+++ Provided records +++

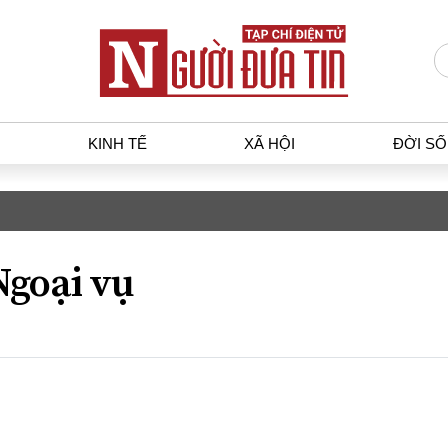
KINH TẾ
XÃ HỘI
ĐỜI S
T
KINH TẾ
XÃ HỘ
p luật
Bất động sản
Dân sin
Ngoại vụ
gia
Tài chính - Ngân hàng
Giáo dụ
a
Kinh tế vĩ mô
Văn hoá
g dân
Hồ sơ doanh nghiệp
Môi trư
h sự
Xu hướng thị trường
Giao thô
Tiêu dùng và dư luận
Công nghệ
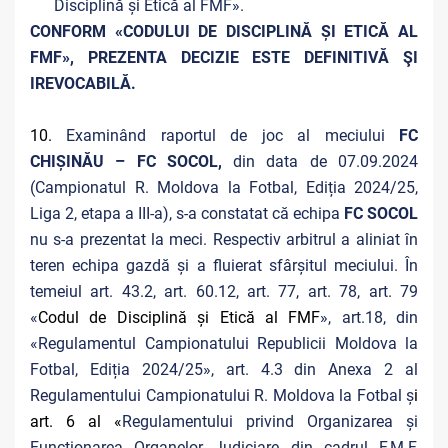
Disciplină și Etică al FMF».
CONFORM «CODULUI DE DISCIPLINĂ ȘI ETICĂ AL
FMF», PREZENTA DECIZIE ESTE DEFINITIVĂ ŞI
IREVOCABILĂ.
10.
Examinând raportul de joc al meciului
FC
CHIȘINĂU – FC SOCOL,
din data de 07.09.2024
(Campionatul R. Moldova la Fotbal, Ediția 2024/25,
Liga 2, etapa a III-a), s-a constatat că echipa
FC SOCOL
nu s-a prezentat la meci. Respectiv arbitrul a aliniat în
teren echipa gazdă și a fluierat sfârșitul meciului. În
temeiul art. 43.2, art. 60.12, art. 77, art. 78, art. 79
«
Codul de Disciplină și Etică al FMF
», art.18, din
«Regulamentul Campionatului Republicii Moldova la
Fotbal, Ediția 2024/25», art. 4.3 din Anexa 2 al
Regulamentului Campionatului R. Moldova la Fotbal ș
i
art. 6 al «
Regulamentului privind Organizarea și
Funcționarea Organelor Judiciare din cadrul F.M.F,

+++

Directions: Copy out exactly the lines running from the line with "din data de 07.09.2024" to the end of the records, inclusive.

Task result:
din data de 07.09.2024
(Campionatul R. Moldova la Fotbal, Ediția 2024/25,
Liga 2, etapa a III-a), s-a constatat că echipa
FC SOCOL
nu s-a prezentat la meci. Respectiv arbitrul a aliniat în
teren echipa gazdă și a fluierat sfârșitul meciului. În
temeiul art. 43.2, art. 60.12, art. 77, art. 78, art. 79
«
Codul de Disciplină și Etică al FMF
», art.18, din
«Regulamentul Campionatului Republicii Moldova la
Fotbal, Ediția 2024/25», art. 4.3 din Anexa 2 al
Regulamentului Campionatului R. Moldova la Fotbal ș
i
art. 6 al «
Regulamentului privind Organizarea și
Funcționarea Organelor Judiciare din cadrul F.M.F,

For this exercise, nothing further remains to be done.